[RFA] [target/87369] Prefer "bit" over "bfxil"

public inbox for gcc-patches@gcc.gnu.org
 help / color / mirror / Atom feed

* [RFA] [target/87369] Prefer "bit" over "bfxil"
@ 2018-12-07 15:52 Jeff Law
  2018-12-07 17:31 ` Richard Earnshaw (lists)
  0 siblings, 1 reply; 5+ messages in thread
From: Jeff Law @ 2018-12-07 15:52 UTC (permalink / raw)
  To: gcc-patches, Richard Earnshaw, James Greenhalgh

[-- Attachment #1: Type: text/plain, Size: 905 bytes --]

As I suggested in the BZ, this patch rejects constants with  just the
high bit set for the recently added "bfxil" pattern.  As a result we'll
return to using "bit" for the test in the BZ.

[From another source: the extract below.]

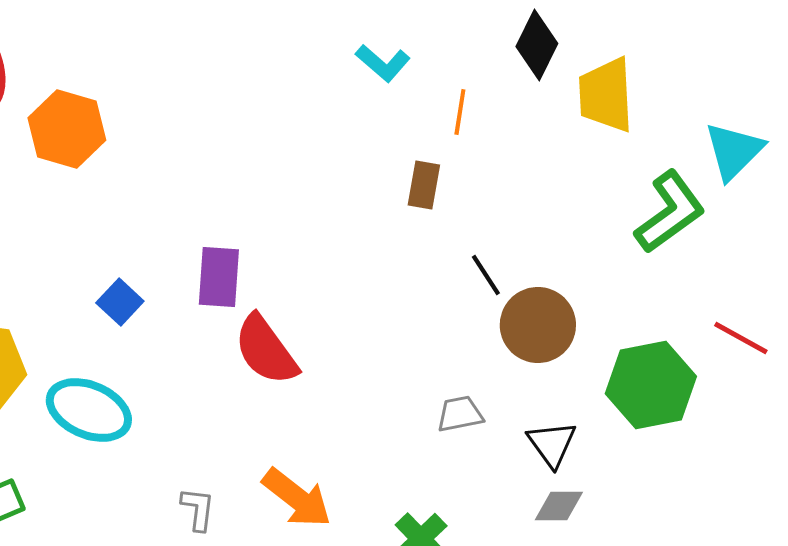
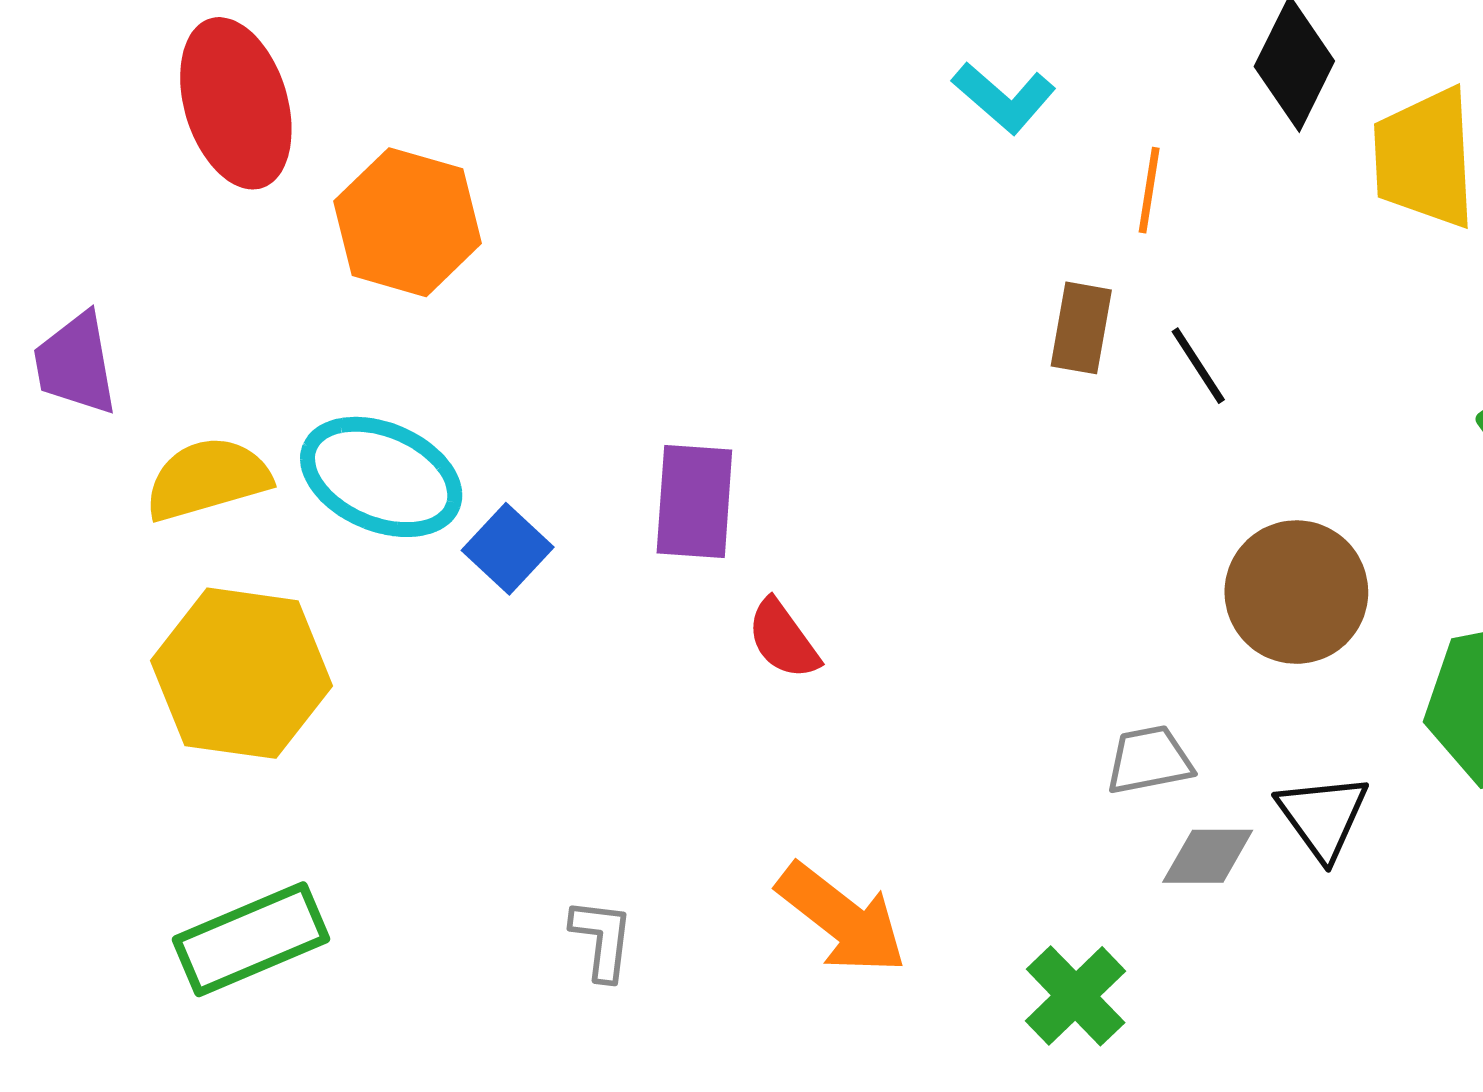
black line: (486, 275) -> (1198, 366), moved
red semicircle: (266, 350) -> (783, 639), size x0.6
cyan ellipse: (89, 410) -> (381, 477), moved
gray diamond: (559, 506) -> (1208, 856), moved
gray L-shape: (198, 509) -> (602, 939), moved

I'm not versed enough in aarch64 performance tuning to know if "bit" is
actually a better choice than "bfxil".  "bit" results in better code for
the testcase, but that seems more a function of register allocation than
"bit" being inherently better than "bfxil".   Obviously someone with
more aarch64 knowledge needs to make a decision here.

My first iteration of the patch changed "aarch64_high_bits_all_ones_p".
We could still go that way too, though the name probably needs to change.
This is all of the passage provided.